Ultimately, her father is supposed to be written as this film’s “big bad” because he’s so morally pious that he “repressses” Thelma. A point this film makes that you detected, and described as such. He represses her so much so that she does him off by burning him alive with her awesome mind powers we’ve seen a billion times. And doesn’t bring him back at the end; although she does bring back her Mom’s legs and her hot girlfriend. (Go lesbians! Whoo whoo!) She also doesn’t bring back her baby brother for that matter, who we learn is our burgeoning good girl superhero’s first kill.
I do agree, that her pious father, for all of his incredibly abusive backwards Christian ways (he held her hand over a candle, GASP!) is the least moral character in the movie. The moral thing would have been to pull the trigger on that deer rifle in the beginning of the movie, blowing little Thelma’s brains out, saving his world, and saving us from such a painfully dull watch.
Looking forward to the rest of your list, as always.
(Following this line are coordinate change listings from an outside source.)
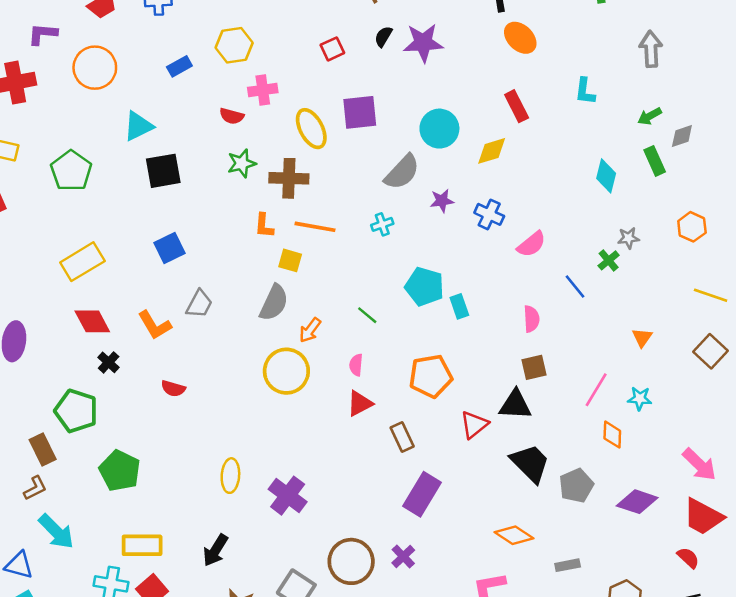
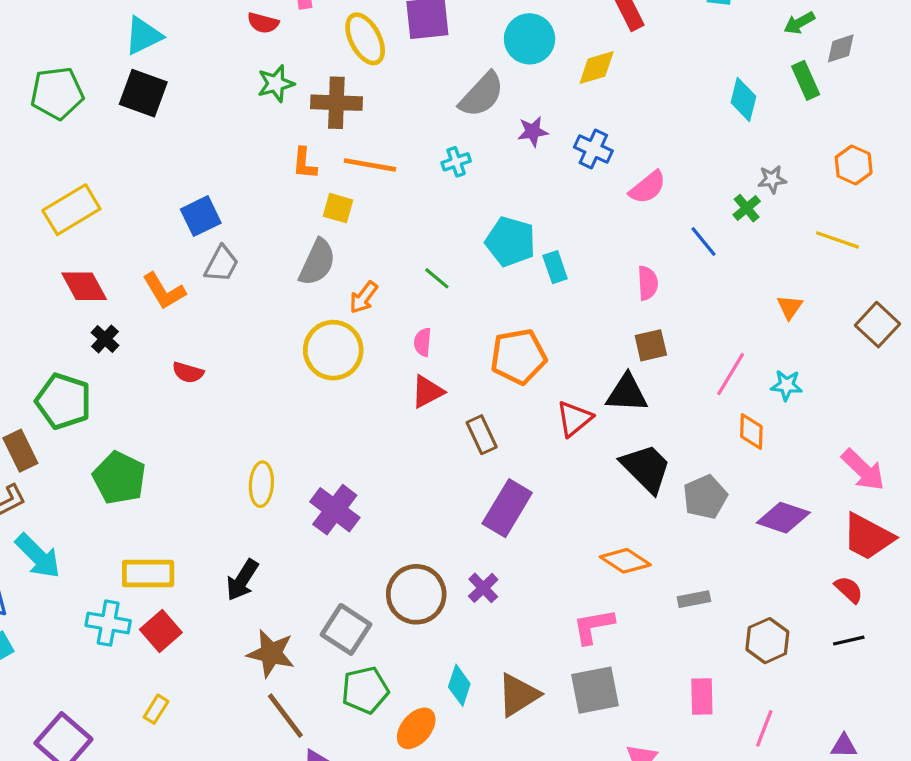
green pentagon: (71, 171) -> (57, 93), turned 30
black square: (163, 171) -> (143, 93), moved, turned 30
blue square: (169, 248) -> (201, 216), moved
yellow line: (711, 295) -> (838, 240), moved

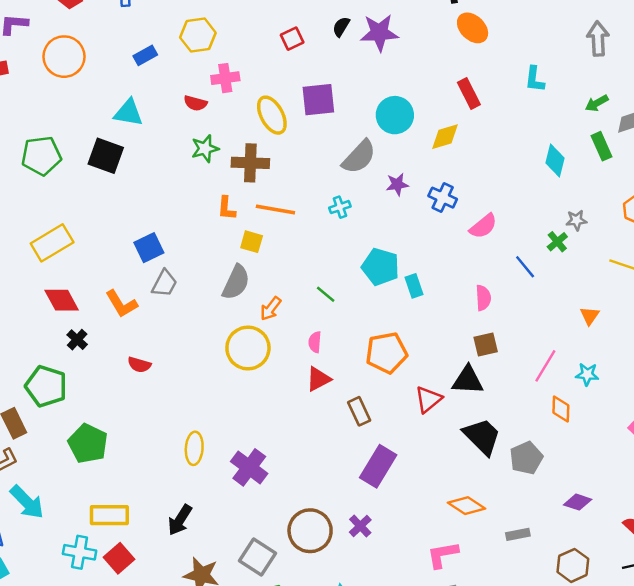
cyan triangle: (143, 36) -> (129, 113), moved, turned 36
purple diamond: (783, 518) -> (578, 502), moved, size x0.7

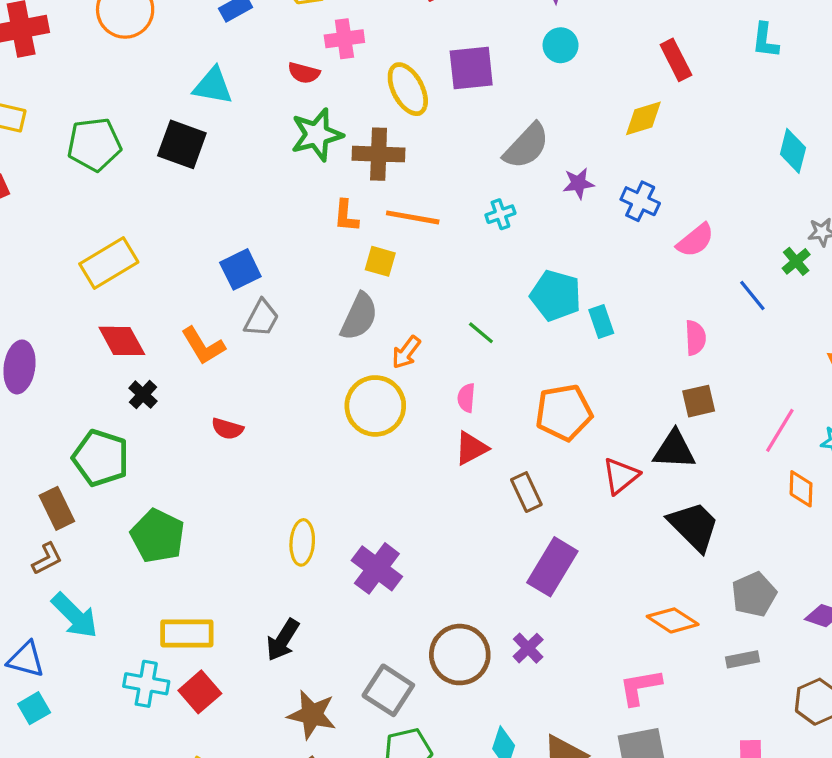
cyan circle: (395, 115) -> (561, 45), moved, size x0.7
green star: (205, 149) -> (317, 135), size x1.4
gray pentagon: (526, 458) -> (754, 594), moved

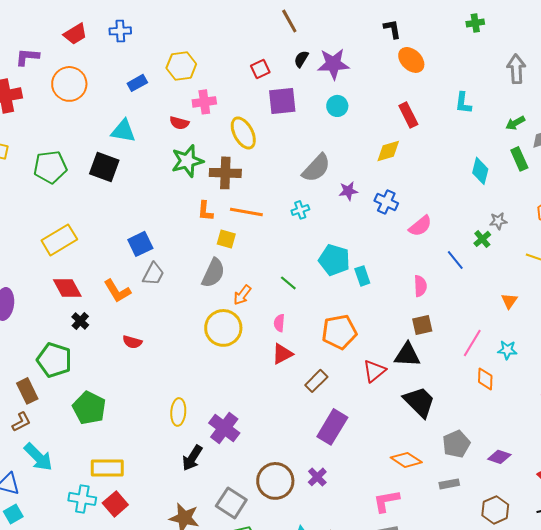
purple square: (471, 68) -> (282, 101), moved
brown rectangle: (526, 492) -> (316, 381), turned 70
black arrow: (283, 640) -> (192, 458), moved

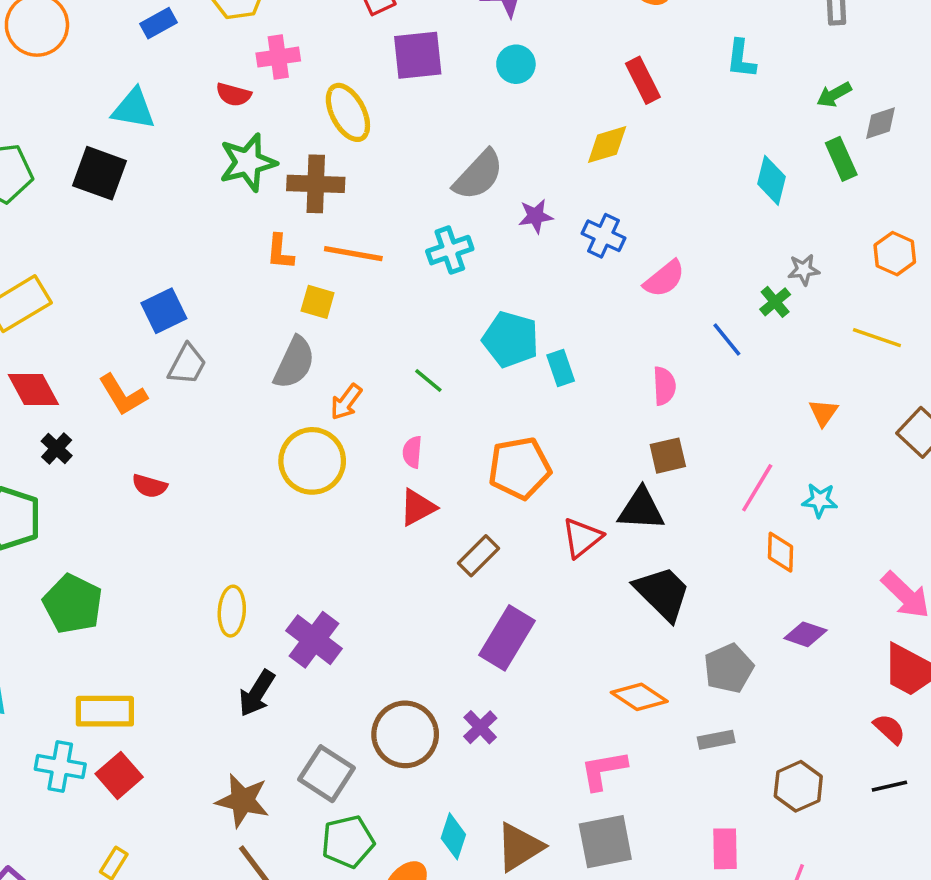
cyan cross: (300, 210) -> (450, 250), size x1.4
purple diamond: (499, 457) -> (805, 634), moved

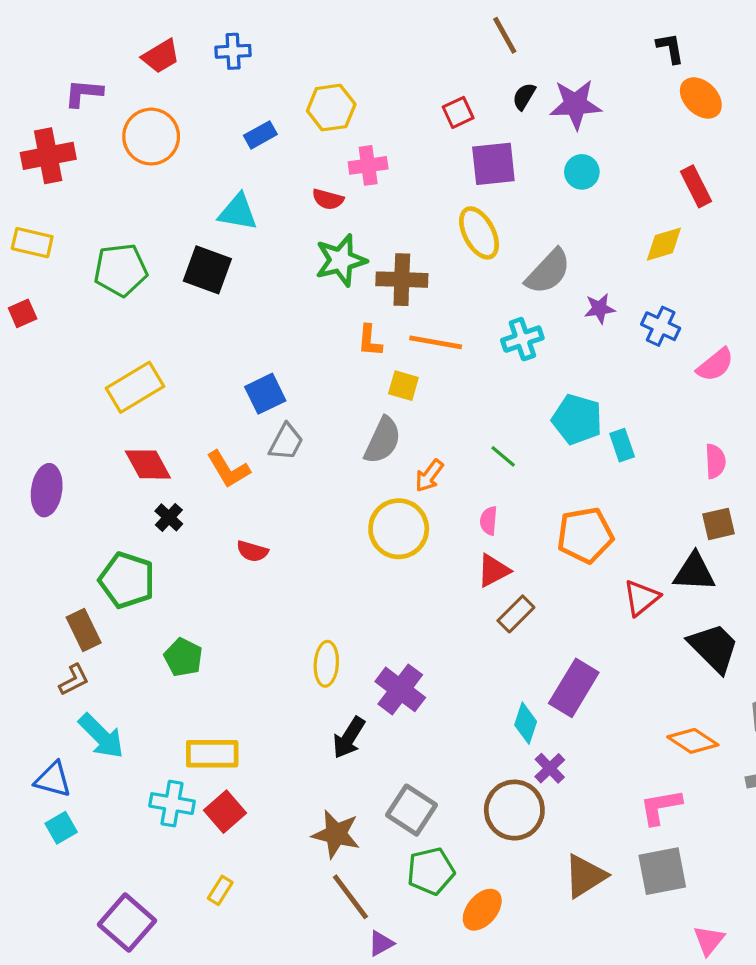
yellow ellipse: (348, 112) -> (479, 233), moved
brown rectangle: (478, 556) -> (516, 614), moved
green pentagon: (73, 604) -> (183, 657), size x0.7
brown circle: (405, 734) -> (514, 810), moved
cyan diamond: (453, 836) -> (526, 723), moved

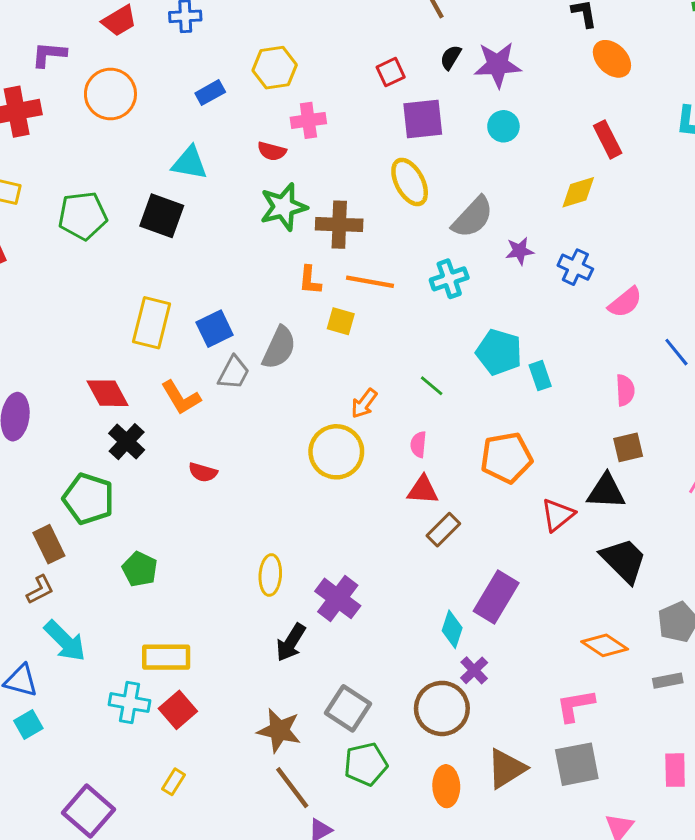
yellow rectangle: (135, 387) -> (152, 323), moved, turned -45
gray semicircle: (383, 440) -> (279, 348), moved
black cross: (169, 517) -> (127, 442), size x1.4
red triangle: (493, 571) -> (423, 490), turned 32
orange ellipse: (482, 910) -> (446, 786), moved, turned -42

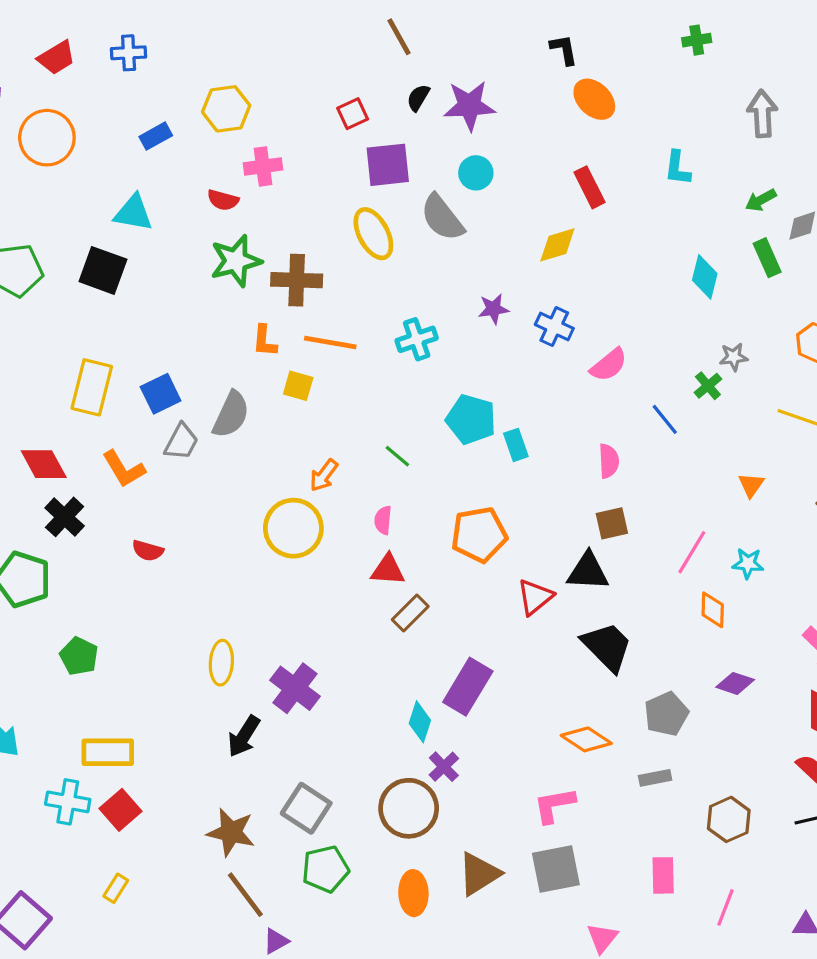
gray semicircle: (473, 217) -> (442, 218), moved, turned 99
Glad you’re keeping on with it and hope you continue for years and years to come.
Sorry this one didn’t work for you. I saw it as a successor to Carrie (which had a pretty strong take on Catholics itself) and a middle way between horror and the X-Men films (specifically the openings of those films which highlighted the horror of the mutant’s power when it is first discovered). I felt the “origin” part of those films were the most effective and was reminded of it in THELMA.
And I have to disagree with you on MANDY. I felt it was a fantastic second effort from Cosmatos. BEYOND THE BLACK RAINBOW blew me away and so did MANDY. Oh well, at least there are close to sixty other films on this countdown to choose from.
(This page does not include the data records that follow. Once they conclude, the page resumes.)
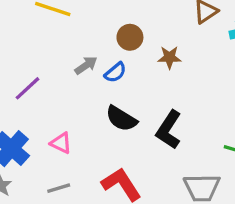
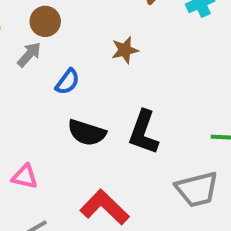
brown circle: (130, 37) -> (45, 21), moved
gray arrow: (86, 65) -> (29, 55), moved

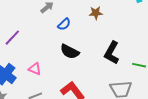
black L-shape: (144, 132) -> (112, 53), moved

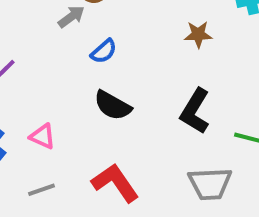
brown star: (96, 13) -> (198, 34), moved

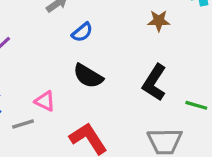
pink triangle: (42, 137) -> (45, 101), moved
gray line: (42, 190) -> (23, 124), moved

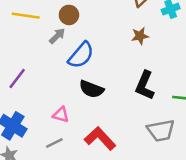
blue semicircle: (82, 32) -> (81, 55), size x1.6
gray line: (23, 124) -> (54, 143), moved

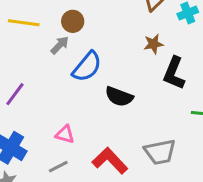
black L-shape: (145, 85) -> (174, 73), moved
black semicircle: (91, 89) -> (119, 97), moved
gray trapezoid: (161, 131) -> (160, 152), moved

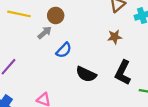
blue semicircle: (87, 67) -> (64, 50), size x0.7
black L-shape: (174, 73) -> (123, 73), moved

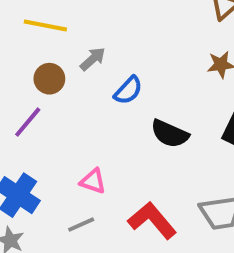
brown circle: (56, 15) -> (49, 79), moved

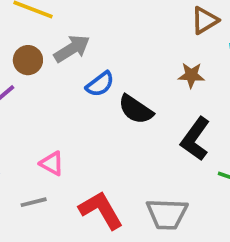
gray arrow: (93, 59) -> (72, 49), size x1.4
black semicircle: (170, 134) -> (136, 109), moved

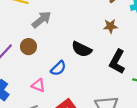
brown circle: (28, 60) -> (28, 47), moved
blue semicircle: (100, 84) -> (58, 68), moved

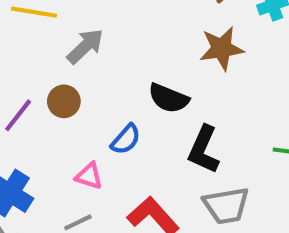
brown star: (110, 26) -> (222, 48), size x1.5
black L-shape: (117, 62) -> (204, 150), moved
Hey thanks for replying! No need to apologize to me, I really owe you one (2, 3 etc haha) for discovering so many of my all time favorites over the years.
Your top 10, top 5, is always been dead on accurate for me, really looking forward to it. Filling out 30 movies is a huge undertaking and I’m really happy that you do it.
Not everyone is bound to agree but you make a good case for every movie. Most of all, I appreciate your honesty considering not only the strengths of a movie, but also weaknesses. You’re a true reviewer, not a cheerleader.
Hopefully I get to watch The Ritual tonight, really looking forward to it and hadn’t heard of it until you brought it to my attention.
The thing I did appreciate about Thelma was the superhero origin turned on its head. Pretty terrifying concept. I suppose that’s why I enjoyed Chronicle, for shades of that theme.
We are in agreement over Beyond the Black Rainbow. I really loved that film.
Hope to get back to you about the Ritual. I check your list everyday, it’s definitely a highlight of Halloween.